9 de outubro de 2013

A revanche de Perséfone e o futuro da mídia diante da crise econômica da fofoca



Lazarsfeld, considerado um dos pais das teorias da Comunicação, afirmou que um dos principais pilares do circuito comunicacional é a fofoca.  Sem ela, o alcance do que é veiculado pela mídia seria nulo. Fofoca, bisbilhotagem: a eficiência dos meios de comunicação estaria diretamente ligada à capacidade destes de exercerem sua vocação de janelas indiscretas.

Neste sentido, as revistas de Celebridades são espaços consagrados à fofoca sobre a programação da TV, retroalimentando este meio de comunicação.  Isso já era verdade nos primórdios do jornalismo, quando a fofoca semeada nos Cafés era combustível que fazia continuar trabalhando a prensa na qual eram gestados os jornais.

Hodiernamente,  certamente talvez sejam as redes sociais o principal celeiro de fofoca do qual se nutrem as mídias. E, nos murais e mensagens privadas do Facebook, no Twitter, no Instagram, a fofoca enfrenta o desafio de se adequar a normas de uma etiqueta que acreditamos ser nata sem perceber que é, a todo instante, reinventada.
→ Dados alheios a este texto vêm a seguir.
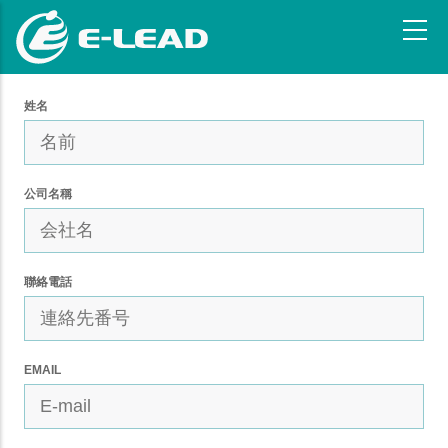
メ
イ
ン
コ
ン
姓名
テ
ン
ツ
公司名稱
に
移
動
聯絡電話
EMAIL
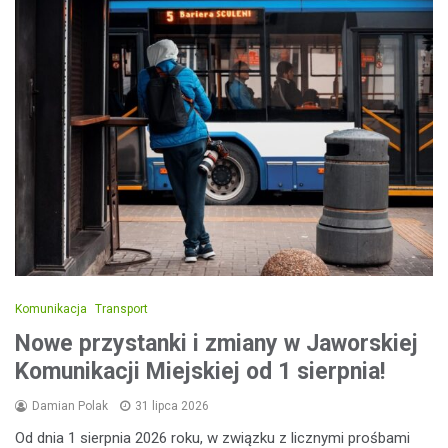
Komunikacja
Transport
Nowe przystanki i zmiany w Jaworskiej
Komunikacji Miejskiej od 1 sierpnia!
Damian Polak
31 lipca 2026
Od dnia 1 sierpnia 2026 roku, w związku z licznymi prośbami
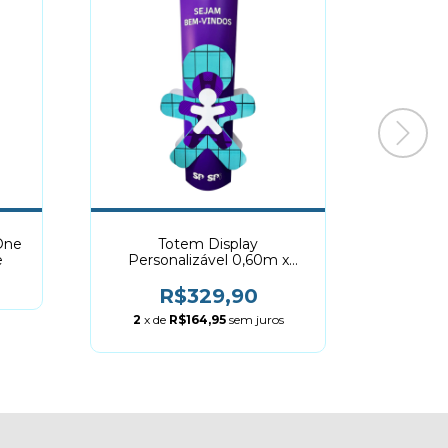
One
Totem Display
Displa
e
Personalizável 0,60m x
1,90m - Lamá
R$329,90
2
x d
2
x de
R$164,95
sem juros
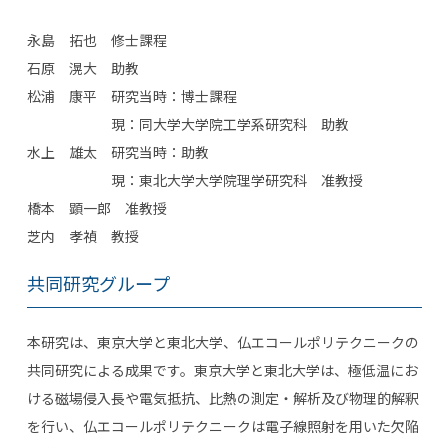
永島 拓也 修士課程
石原 滉大 助教
松浦 康平 研究当時：博士課程
現：同大学大学院工学系研究科 助教
水上 雄太 研究当時：助教
現：東北大学大学院理学研究科 准教授
橋本 顕一郎 准教授
芝内 孝禎 教授
共同研究グループ
本研究は、東京大学と東北大学、仏エコールポリテクニークの
共同研究による成果です。東京大学と東北大学は、極低温にお
ける磁場侵入長や電気抵抗、比熱の測定・解析及び物理的解釈
を行い、仏エコールポリテクニークは電子線照射を用いた欠陥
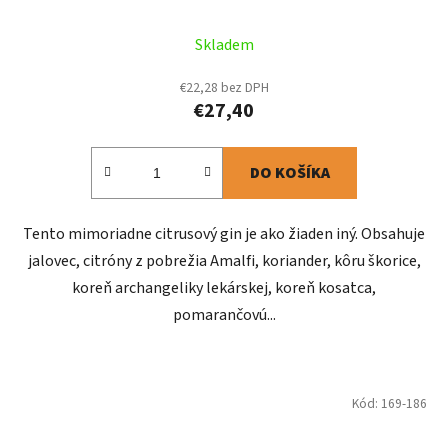
Skladem
€22,28 bez DPH
€27,40
DO KOŠÍKA
Tento mimoriadne citrusový gin je ako žiaden iný. Obsahuje
jalovec, citróny z pobrežia Amalfi, koriander, kôru škorice,
koreň archangeliky lekárskej, koreň kosatca,
pomarančovú...
Kód:
169-186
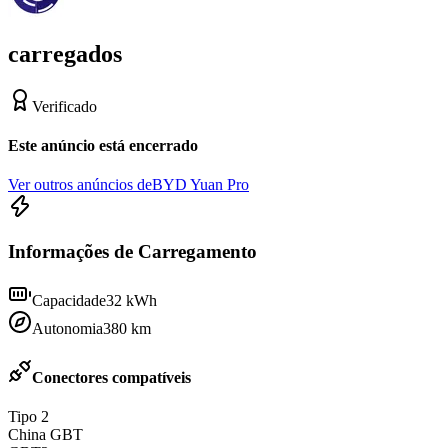
carregados
Verificado
Este anúncio está encerrado
Ver outros anúncios de
BYD Yuan Pro
Informações de Carregamento
Capacidade
32
kWh
Autonomia
380
km
Conectores compatíveis
Tipo 2
China GBT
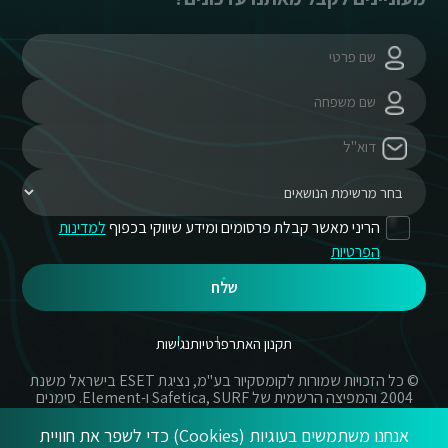
הריני מאשר קבלת פרסומים ומידע שיווקי בכפוף
למדינות
הפרטיות
שלח
תקנון האתר
פרטיות
נגישות
© כל הזכויות שמורות לקומסקיור בע"מ, נציגת ESET בישראל משנת
2004 והמפיצה הרשמית של Safetica, SURF ו-Element. סימנים
מסחריים אשר בשימוש באתר זה הינם סימנים מסחריים או מותגים
רשומים של החברות הרשומות.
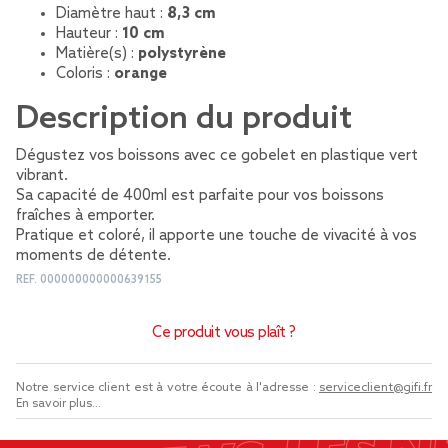
Diamètre haut :
8,3 cm
Hauteur :
10 cm
Matière(s) :
polystyrène
Coloris :
orange
Description du produit
Dégustez vos boissons avec ce gobelet en plastique vert
vibrant.
Sa capacité de 400ml est parfaite pour vos boissons
fraîches à emporter.
Pratique et coloré, il apporte une touche de vivacité à vos
moments de détente.
REF.
000000000000639155
Ce produit vous plaît ?
Notre service client est à votre écoute à l'adresse :
serviceclient@gifi.fr
En savoir plus...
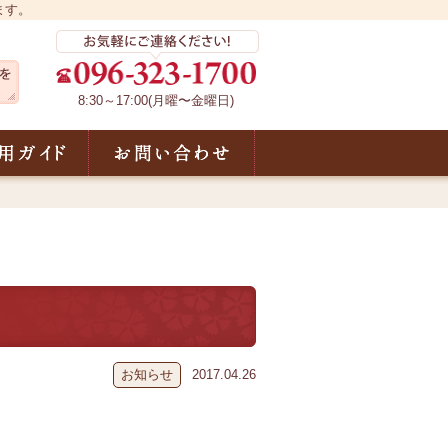
ます。
8:30～17:00(月曜〜金曜日)
声
ご利用ガイド
お問い合わせ
お知らせ
2017.04.26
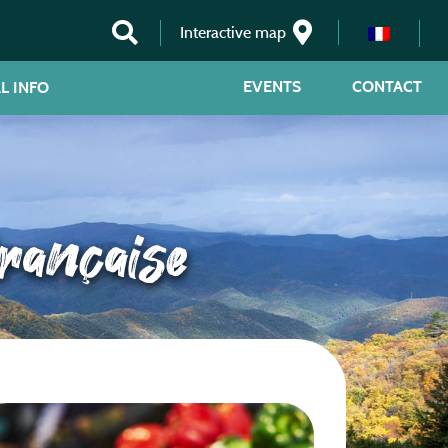
Interactive map
EVENTS
CONTACT
L INFO
française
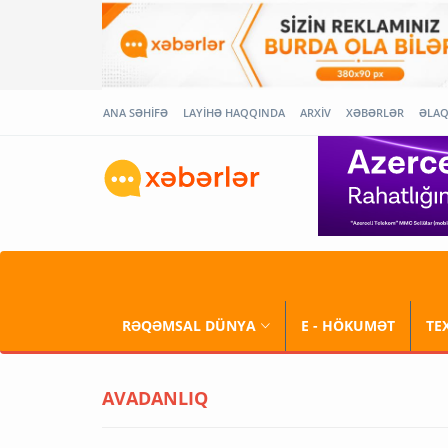
ANA SƏHİFƏ
LAYİHƏ HAQQINDA
ARXİV
XƏBƏRLƏR
ƏLA
RƏQƏMSAL DÜNYA
E - HÖKUMƏT
TE
AVADANLIQ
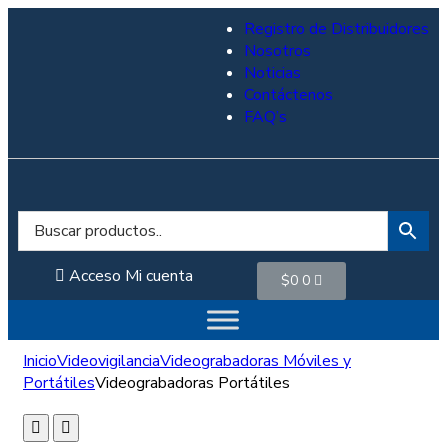
Registro de Distribuidores
Nosotros
Noticias
Contáctenos
FAQ’s
Acceso
Mi cuenta
$
0
0
Inicio
Videovigilancia
Videograbadoras Móviles y
Portátiles
Videograbadoras Portátiles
E, os requintes, ora de crueldade, ora de generosidade (momento raro), da fofoca experimentam a pressão imposta pelas característica peculiaridades das diferentes redes sociais.

O problema é que a mídia vem sabotando sua própria inspiração: o boato: fundado na maledicência. Pensemos no fenômeno Sérgio Reis, com sua “Panela Velha” (anos 70?). Qual  foi a matéria-prima deste sucesso senão ter enfrentado a dose de maledicência presente no preconceito de que uma mulher, ao cruzar o cabo Honoré de Balza, estaria velha e condenada a não ser mais desejada por um homem. O que esta canção fez foi desdenhar do preconceito que nutriu durante tanto tempo as "conversas de bastidores" (fofocas).

A sabotagem da fofoca vem se intensificando diante da pluralidade de padrões estéticos e culturais que está ganhando espaço na mídia. Nas timelines e, na própria TV, as madeixas pixaim conquistam reconhecimento equivalente ao dos cabelos lisos (antigamente chamados de “bons”), índios, orientais, negros e caucasianos trabalham juntos na mesma equipe de revezamento em busca do reconhecimento. E mulheres de quarenta anos acham terreno para ostentar uma beleza que nada deve a de duas mulheres de vinte.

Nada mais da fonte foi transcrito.